A restored 12th Century castle has won one of the UK’s most prestigious architecture awards. Astley Castle in Warwickshire was largely destroyed by fire in 1978, and until recently lay in ruins. But the Landmark Trust sought to give the remaining structure a new lease of life, by inviting a number of architectural firms to draw up concepts for the site’s restoration.

Now, almost 35 years later, the building is a unique contemporary living space – available to rent for £645 for four days. It is arguably the ultimate holiday home for lovers of the past, since the building has born witness to 800 years of history. For those among our holiday home insurance customers with a love of unique getaway options, Astley Castle is an impressive sight.
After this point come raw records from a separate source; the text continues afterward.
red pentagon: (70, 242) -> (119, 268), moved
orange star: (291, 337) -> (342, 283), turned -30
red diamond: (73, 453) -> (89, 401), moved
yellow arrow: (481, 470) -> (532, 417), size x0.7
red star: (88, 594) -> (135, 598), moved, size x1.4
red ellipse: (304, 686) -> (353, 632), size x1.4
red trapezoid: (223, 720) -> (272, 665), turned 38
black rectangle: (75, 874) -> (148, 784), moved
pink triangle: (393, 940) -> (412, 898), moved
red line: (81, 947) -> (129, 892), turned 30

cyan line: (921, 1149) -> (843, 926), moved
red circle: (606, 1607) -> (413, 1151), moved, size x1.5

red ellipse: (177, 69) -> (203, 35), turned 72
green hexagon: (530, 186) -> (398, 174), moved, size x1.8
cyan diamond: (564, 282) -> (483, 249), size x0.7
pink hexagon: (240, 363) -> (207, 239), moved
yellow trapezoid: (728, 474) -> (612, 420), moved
Along with a roofless outside dining hall and a large open fire, the £1.35m building boasts its own moat, too. The architects worked hard to maintain as much of the original building’s charm as possible.

With links back to the days of the Saxons, Astley Castle is connected to no less than three English queens. The first Yorkist queen, Elizabeth Woodville, is thought to have lived here in the middle of the 15th Century before she married King Edward IV. She gave birth to the unfortunate Princes in the Tower, while their daughter went on to marry Henry VII.

The castle is also connected to Lady Jane Grey, who became queen of England in 1553, but was executed alongside her father just one year later.

Each year the Royal Institute of British Architects awards the Stirling Prize, and this year Astley Castle was the proud recipient – and the very first conservation project to receive the coveted award.

Architects Witherford Watson Mann was lauded by RIBA President Stephen Hodder, calling their winning design “an exceptional example of how modern architecture can revive an ancient monument”.